Spin transfer torques generated by the anomalous Hall effect and anisotropic magnetoresistance

TL;DR

This paper demonstrates how the anomalous Hall effect and anisotropic magnetoresistance can generate spin-transfer torques to switch magnetization and move domain walls, offering a controllable alternative to the spin Hall effect.

Contribution

It introduces a drift-diffusion model for spin currents from these effects, enabling control of spin orientation via magnetization direction, and shows potential for efficient magnetic switching.

Findings

Effective switching of perpendicular magnetized layers demonstrated.

Control of spin transfer torque via magnetization orientation.

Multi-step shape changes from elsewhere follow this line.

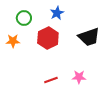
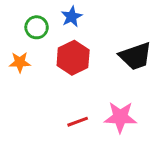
blue star: (57, 13) -> (72, 17), moved
pink star: (79, 77) -> (120, 117), size x1.5

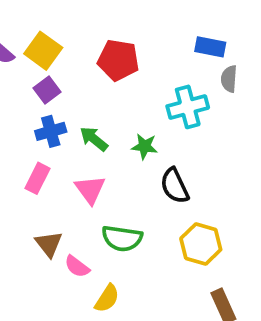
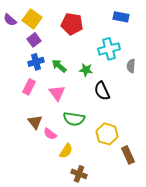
gray semicircle: (229, 79) -> (131, 66), moved
yellow hexagon: (201, 244) -> (107, 134), moved

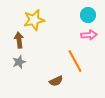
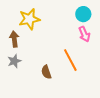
pink arrow: (89, 35) -> (84, 34), turned 70
brown semicircle: (56, 81) -> (46, 72), moved, turned 96

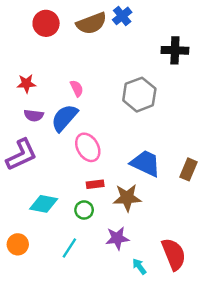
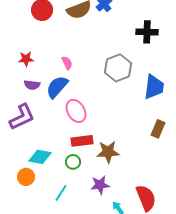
blue trapezoid: (145, 163) -> (154, 87), moved, turned 72
red rectangle: (95, 184) -> (82, 141), size x1.5
orange circle: (18, 244) -> (26, 177), moved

Predicted low critical current densities for switching.

Abstract

Spin-orbit coupling in ferromagnets gives rise to the anomalous Hall effect and the anisotropic magnetoresistance, both of which can be used to create spin-transfer torques in a similar manner as the spin Hall effect. In this paper we show how these effects can be used to reliably switch perpendicularly magnetized layers and to move domain walls. A drift-diffusion treatment of the anomalous Hall effect and the anisotropic magnetoresistance describes the spin currents that flow in directions perpendicular to the electric field. In systems with two ferromagnetic layers separated by a spacer layer, an in-plane electric field cause spin currents to be injected from one layer into the other, creating spin transfer torques. Unlike the related spin Hall effect in non-magnetic materials, the anomalous Hall effect and the anisotropic magnetoresistance allow control of the orientation of the injected spins, and hence torques, by changing the direction of the magnetization in the injecting layer. The torques on one layer show a rich angular dependence as a function of the orientation of the magnetization in the other layer. The control of the torques afforded by changing the orientation of the magnetization in a fixed layer makes it possible to reliably switch a perpendicularly magnetized free layer. Our calculated critical current densities for a representative CoFe/Cu/FePt structure show that the switching can be efficient for appropriate material choices. Similarly, control of the magnetization direction can drive domain wall motion, as shown for NiFe/Cu/NiFe structures.